# What year is my ford 4000?



## steve smith (Aug 2, 2018)

what year is my ford 4000? Here are the numbers found right behind my starter on flat spot; 6m23b7m04b 410240 C187992


----------



## sixbales (May 18, 2011)

Howdy Steve, welcome to the tractor forum.

That's unusual, your tractor has two manufacturing codes stamped into the flat spot (6M23B and 7M04B). I don't know why. Maybe a delay due to a problem noted with the tractor? Strange that it would take a year? Just so you know, the 6M23B translates to December 23, 1966, day shift. The 7M04B translates to December 4, 1967, day shift. The serial number indicates to a late 1967 manufacture, so I am going the latter manufacturing code. Translation as follows:

*Model 41024C *- check the last digit in your model number - has to be an alphabetic letter, like a 'C' instead of a zero. Translates to a Ford 4000 all purpose tractor, Gas engine, Independent PTO 540 rpm, 8x2 speed manual transmission (4X1 + hi/lo).

*Mfg Code 7M04B* - December 4th, 1967, day shift.

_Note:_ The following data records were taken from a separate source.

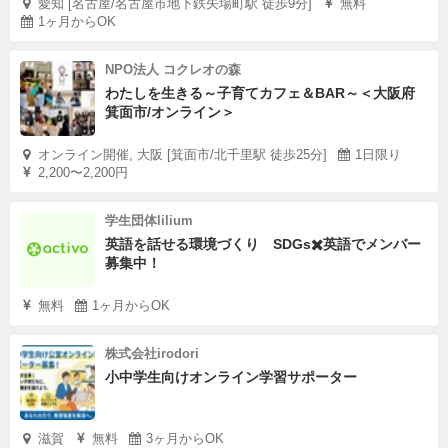
愛知 [名古屋/名古屋市地下鉄矢場町駅 徒歩9分]
無料
1ヶ月からOK
NPO法人 コクレオの森
わたしを生きる～子育てカフェ＆BAR～＜大阪府
箕面市/オンライン＞
オンライン開催, 大阪 [箕面市/北千里駅 徒歩25分]
1日限り
2,200〜2,200円
学生団体lilium
英語を話せる環境づくり SDGs✖️英語でメンバー
募集中！
無料
1ヶ月からOK
株式会社irodori
小中学生向けオンライン学習サポーター
滋賀
無料
3ヶ月からOK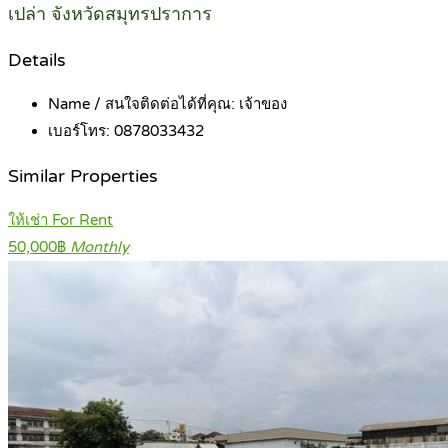
เปล่า จังหวัดสมุทรปราการ
Details
Name / สนใจติดต่อได้ที่คุณ:
เจ้าของ
เบอร์โทร:
0878033432
Similar Properties
ให้เช่า For Rent
50,000฿
Monthly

*Serial Number C187992* - The 'C' indicates made in USA. S/N 187992 is a late year 1967 serial number.


----------



## Guest (Aug 2, 2018)

That's wild! Steve Smith had approached me in private conversation before posting here. This is the first I've ever heard of with 2 production codes, and more than a year apart! Nice job Sixbales. Steve Smith Just gotta figure out the last digit of his middle line.


----------



## steve smith (Aug 2, 2018)

sixbales said:


> Howdy Steve, welcome to the tractor forum.
> 
> That's unusual, your tractor has two manufacturing codes stamped into the flat spot (6M23B and 7M04B). I don't know why. Maybe a delay due to a problem noted with the tractor? Strange that it would take a year? Just so you know, the 6M23B translates to December 23, 1966, day shift. The 7M04B translates to December 4, 1967, day shift. The serial number indicates to a late 1967 manufacture, so I am going the latter manufacturing code. Translation as follows:
> 
> ...


holy cow...I will look for last digit when I get home from work. Thank you for all the info fellas


----------



## Ed Williams (Jun 13, 2019)

Go to www.tractordata.com. they list the seri a l number range per year at the bottom of the general data page. See what numbers they show, may be of some help.


----------



## Ultradog (Feb 27, 2005)

I have one that is double date stamped.
6G19B and 6J15
Like Sixbales I assumed it had a problem that needed to be straightened out.
This is the transmission/rear end I'm using to replace the SOS in my 4200.


----------